Factors contributing to Failure-to-Rescue
Limitations on Nursing and Physician Staffing
Low staffing levels on surgical wards are associated with failure-to-rescue. Nurses spend more time at the bedside than physicians and their intuitive sense of impending decompensation can precede objective signs of decompensation.32 This advantage may be abrogated by higher patient-to-nurse ratios, which averaged 5.5 in a review of over 138 thousand ward admissions.33 Higher patient-to-nurse ratios are associated with significantly increased odds of preventable postoperative complications and failure-to-rescue.9, 10 In a Delphi Consensus, there was 100% agreement that both inadequate staffing levels negatively impact patient safety on surgical wards and access to doctors at night promotes patient safety.34 However, the perceived benefits of access to doctors on call at night may be abrogated when low physician staffing levels and long hours on call negatively impact cognitive performance.35 When staffing levels are low, early identification of physiologic instability often depends on vital sign monitoring.

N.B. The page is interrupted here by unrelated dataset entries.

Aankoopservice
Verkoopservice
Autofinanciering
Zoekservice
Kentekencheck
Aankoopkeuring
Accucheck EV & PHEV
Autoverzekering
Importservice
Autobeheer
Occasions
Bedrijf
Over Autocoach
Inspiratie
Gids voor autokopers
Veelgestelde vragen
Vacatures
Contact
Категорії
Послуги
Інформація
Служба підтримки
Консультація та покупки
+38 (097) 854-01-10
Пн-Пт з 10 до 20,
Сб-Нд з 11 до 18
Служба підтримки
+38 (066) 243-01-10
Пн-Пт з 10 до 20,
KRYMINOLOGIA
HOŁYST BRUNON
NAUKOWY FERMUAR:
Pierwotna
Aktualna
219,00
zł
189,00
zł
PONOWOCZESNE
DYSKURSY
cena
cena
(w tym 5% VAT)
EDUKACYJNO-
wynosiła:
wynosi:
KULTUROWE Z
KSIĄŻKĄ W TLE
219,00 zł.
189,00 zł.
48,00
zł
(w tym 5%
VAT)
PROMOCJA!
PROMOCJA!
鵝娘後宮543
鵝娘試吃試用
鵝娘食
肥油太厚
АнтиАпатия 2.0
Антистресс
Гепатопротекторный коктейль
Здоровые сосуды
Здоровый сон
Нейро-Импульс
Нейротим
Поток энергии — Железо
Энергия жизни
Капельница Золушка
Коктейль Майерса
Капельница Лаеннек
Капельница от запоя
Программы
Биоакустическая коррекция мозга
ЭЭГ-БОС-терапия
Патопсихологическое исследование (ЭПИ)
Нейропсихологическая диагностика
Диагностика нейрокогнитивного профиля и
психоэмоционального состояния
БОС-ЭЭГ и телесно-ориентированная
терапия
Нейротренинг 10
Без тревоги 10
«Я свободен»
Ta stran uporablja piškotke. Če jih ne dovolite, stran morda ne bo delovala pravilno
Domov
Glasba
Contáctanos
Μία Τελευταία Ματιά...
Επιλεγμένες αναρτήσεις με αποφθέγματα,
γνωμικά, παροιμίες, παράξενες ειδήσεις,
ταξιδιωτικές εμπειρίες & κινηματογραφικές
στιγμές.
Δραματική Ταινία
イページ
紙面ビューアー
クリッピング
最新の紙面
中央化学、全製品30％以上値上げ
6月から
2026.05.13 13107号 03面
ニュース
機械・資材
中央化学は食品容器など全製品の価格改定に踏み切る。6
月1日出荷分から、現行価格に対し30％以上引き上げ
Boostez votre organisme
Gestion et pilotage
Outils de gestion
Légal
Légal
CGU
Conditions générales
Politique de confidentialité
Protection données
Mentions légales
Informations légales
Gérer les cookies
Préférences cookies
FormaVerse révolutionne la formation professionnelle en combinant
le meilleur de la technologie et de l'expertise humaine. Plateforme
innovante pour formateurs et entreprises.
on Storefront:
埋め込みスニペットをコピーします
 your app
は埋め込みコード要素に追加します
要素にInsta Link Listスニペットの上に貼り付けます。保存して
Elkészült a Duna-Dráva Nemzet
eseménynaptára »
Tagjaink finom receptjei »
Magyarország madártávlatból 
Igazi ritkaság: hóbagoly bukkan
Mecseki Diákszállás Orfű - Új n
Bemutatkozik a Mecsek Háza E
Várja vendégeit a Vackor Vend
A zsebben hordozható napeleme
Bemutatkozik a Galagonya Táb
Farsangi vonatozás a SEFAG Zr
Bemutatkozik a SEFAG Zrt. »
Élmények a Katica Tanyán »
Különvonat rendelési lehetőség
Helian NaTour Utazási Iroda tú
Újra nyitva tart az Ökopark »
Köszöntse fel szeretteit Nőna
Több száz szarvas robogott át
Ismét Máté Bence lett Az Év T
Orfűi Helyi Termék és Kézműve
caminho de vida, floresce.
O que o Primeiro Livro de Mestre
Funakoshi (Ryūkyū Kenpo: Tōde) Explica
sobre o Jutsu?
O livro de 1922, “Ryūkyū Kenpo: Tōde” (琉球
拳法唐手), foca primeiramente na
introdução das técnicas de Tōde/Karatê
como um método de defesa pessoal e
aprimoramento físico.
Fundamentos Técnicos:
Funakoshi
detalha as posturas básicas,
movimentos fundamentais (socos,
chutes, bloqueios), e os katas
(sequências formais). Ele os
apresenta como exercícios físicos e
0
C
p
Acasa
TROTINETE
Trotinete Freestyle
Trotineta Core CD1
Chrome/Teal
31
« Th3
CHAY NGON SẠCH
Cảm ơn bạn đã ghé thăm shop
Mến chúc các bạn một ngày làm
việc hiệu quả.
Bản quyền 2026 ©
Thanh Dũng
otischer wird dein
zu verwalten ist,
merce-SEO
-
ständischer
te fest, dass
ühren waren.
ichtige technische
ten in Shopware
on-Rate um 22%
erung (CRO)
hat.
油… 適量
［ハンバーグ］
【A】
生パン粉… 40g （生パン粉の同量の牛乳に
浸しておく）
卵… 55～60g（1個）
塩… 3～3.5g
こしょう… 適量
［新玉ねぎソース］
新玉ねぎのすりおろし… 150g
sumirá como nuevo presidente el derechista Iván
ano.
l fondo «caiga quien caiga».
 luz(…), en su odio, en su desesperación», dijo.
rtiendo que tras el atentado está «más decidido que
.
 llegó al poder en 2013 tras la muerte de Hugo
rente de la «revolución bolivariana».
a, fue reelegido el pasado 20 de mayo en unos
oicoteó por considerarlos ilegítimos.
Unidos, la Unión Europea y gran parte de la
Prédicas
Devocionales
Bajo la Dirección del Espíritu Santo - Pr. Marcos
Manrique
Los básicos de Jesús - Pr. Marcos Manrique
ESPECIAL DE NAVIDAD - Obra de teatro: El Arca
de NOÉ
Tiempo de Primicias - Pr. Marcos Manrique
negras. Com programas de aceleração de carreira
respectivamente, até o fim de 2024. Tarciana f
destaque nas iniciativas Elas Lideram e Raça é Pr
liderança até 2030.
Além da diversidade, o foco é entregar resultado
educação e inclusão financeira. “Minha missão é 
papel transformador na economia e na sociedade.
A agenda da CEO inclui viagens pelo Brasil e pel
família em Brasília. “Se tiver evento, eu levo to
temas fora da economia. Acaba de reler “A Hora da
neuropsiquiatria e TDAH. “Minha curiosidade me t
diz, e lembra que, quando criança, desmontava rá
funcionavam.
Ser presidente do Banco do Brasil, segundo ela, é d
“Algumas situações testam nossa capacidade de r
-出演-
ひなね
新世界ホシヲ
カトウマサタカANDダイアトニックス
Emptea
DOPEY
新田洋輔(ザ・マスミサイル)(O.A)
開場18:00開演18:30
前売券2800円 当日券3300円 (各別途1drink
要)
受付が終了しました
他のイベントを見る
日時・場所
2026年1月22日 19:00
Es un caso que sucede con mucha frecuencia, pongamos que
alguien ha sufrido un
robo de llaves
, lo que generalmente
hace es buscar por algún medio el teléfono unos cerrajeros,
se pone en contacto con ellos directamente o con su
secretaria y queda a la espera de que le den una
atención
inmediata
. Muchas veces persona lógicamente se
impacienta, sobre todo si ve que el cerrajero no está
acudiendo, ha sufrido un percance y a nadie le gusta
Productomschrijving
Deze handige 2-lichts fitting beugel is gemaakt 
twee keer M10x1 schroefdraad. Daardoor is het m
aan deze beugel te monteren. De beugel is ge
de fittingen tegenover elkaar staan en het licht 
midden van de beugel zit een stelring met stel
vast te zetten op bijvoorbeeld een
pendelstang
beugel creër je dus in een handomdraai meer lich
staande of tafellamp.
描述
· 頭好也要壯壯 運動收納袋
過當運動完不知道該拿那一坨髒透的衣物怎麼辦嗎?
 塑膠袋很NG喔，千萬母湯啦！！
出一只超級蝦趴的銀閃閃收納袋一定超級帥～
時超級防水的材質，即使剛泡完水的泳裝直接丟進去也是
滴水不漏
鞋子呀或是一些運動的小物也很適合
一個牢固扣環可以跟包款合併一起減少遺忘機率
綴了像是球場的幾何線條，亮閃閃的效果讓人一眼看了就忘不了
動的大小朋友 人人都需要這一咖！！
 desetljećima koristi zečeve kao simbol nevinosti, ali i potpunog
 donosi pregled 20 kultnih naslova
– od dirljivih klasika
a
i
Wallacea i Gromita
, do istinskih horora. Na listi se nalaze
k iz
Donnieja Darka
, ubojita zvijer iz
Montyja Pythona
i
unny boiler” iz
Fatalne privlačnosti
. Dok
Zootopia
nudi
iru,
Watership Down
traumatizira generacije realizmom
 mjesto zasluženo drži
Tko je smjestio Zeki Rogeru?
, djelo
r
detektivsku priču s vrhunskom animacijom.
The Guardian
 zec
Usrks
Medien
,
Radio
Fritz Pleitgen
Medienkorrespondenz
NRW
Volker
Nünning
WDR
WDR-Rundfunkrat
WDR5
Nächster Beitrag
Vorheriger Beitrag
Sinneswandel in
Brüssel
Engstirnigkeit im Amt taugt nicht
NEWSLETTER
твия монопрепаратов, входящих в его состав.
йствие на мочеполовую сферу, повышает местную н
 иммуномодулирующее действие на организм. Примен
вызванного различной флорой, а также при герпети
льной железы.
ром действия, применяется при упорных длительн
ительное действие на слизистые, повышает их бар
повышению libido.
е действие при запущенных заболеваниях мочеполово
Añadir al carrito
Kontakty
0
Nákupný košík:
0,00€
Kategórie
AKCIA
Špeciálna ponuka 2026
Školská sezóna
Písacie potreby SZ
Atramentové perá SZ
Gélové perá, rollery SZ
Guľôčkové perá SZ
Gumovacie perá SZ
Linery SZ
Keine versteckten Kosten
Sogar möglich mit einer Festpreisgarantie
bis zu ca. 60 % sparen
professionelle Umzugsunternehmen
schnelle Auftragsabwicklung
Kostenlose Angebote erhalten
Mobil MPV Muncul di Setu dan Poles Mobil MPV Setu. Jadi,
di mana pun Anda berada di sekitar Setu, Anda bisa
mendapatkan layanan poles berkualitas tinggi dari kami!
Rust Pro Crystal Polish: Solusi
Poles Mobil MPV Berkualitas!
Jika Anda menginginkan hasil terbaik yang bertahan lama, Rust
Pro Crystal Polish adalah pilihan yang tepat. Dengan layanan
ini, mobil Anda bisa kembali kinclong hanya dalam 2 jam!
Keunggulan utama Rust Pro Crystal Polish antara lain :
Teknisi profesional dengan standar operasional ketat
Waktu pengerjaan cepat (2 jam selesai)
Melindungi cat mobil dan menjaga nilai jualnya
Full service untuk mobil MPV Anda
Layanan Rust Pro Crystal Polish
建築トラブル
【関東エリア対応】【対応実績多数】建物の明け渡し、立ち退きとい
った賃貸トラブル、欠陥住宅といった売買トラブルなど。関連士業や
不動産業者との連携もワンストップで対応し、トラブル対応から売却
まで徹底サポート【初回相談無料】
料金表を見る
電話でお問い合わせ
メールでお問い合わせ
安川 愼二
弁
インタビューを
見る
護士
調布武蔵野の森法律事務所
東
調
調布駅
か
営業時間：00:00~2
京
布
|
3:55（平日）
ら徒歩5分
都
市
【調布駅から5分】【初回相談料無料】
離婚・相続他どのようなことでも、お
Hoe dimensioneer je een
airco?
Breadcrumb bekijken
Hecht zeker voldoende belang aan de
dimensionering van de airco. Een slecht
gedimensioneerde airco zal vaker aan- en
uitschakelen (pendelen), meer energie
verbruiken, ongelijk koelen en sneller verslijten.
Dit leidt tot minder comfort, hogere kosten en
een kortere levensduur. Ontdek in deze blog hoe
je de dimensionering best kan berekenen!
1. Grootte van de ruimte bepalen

Continuous Monitoring of Vital Signs
On hospital wards, vital signs are typically measured every four hours. Among high-risk ward patients, continuous monitoring may facilitate early detection of decompensation.36 Continuous pulse oximetry has been associated with decreased frequency of rescue events and unplanned ICU transfers.37 Continuous monitoring of heart and respiratory rate has been associated with shorter hospital length of stay, fewer ICU days, and fewer respiratory decompensation events.38 Though continuous monitoring systems are expensive, the return on investment may be favorable.39
However, level 1 evidence to support continuous monitoring is lacking.40 Potential disadvantages of continuous monitoring include distracting false-positive alarms, patient discomfort, and impaired mobility.41 In addition, patient selection for continuous monitoring often depends on crude risk estimations using admission vital signs, time-consuming manual review of medical records, and initial impressions on clinical assessment. Current methods are inadequate for identifying high-risk, outlier patients that may benefit from close monitoring.34 The frequency of false alarms may be partially attributable to data dimensionality. As the number of vital sign data sources increases linearly, the combinations of alarm parameters that may indicate instability increase exponentially. Finally, reduced patient contact may be an unintended consequence of continuous monitoring.41
Early Warning Scores and Clinical Decision-Support Systems
Early warning scores facilitate identification of decompensating patients by considering vital signs and patient assessments in aggregate. Many early warning scores exist, but few perform well on external validation.42, 43 Additive scores like the Modified Early Warning Score (MEWS)44 and the National Early Warning Score (NEWS)45 are easy to interpret and apply, but their accuracy is hindered by use of static variable thresholds for a small number of parameters. The electronic Cardiac Arrest Risk Triage (eCART) score was developed using regression coefficients to identify cut-off values for patient demographics, vital signs, and 18 laboratory values.46 Notably, eCART outperformed MEWS and NEWS in a retrospective analysis of 32,537 postoperative surgical inpatients.47
The Rothman Index uses vital signs, cardiac rhythms, laboratory values, and nursing assessments for subtle signs of illness—like loss of appetite and mild confusion—and accurately predicts death or discharge to hospice within 24 hours (AUC 0.93).48, 49 Blood oxygen saturation is included, but the influence of supplemental oxygen is not considered. Laboratory values are blended with a linear decay function for 48 hours and while this seems appropriate for daily laboratory values, it is less useful for serum albumin or liver enzymes, which are often measured infrequently. Parametric regression modeling assumes linear relationships among variables. However, relationships among variables are often complex and non-linear, limiting the accuracy of regression models.6, 7
Decisions regarding ward patient management and ICU transfer may be affected by several forms of bias.8 The framing effect occurs when outcome predictions are affected by contextual information. A patient on a surgical ward who is mildly confused one day after an elective abdominal surgery, but has had stable vital signs since the operation, may be deemed appropriate for continued intermittent monitoring on a surgical ward. However, in the context of known liver dysfunction or history of crescendo transient ischemic attacks, this same patient may benefit from assessment of hepatic function, a focused neurologic exam, continuous monitoring, and consideration of ICU transfer. Overconfidence and optimistic bias occur when individuals perceive that things are better than they are and that adverse events disproportionately affect others. A surgeon may ignore signs that their patient is decompensating, and thus delay ICU transfer, due to overconfidence and unwarranted optimism in the likelihood of early recovery.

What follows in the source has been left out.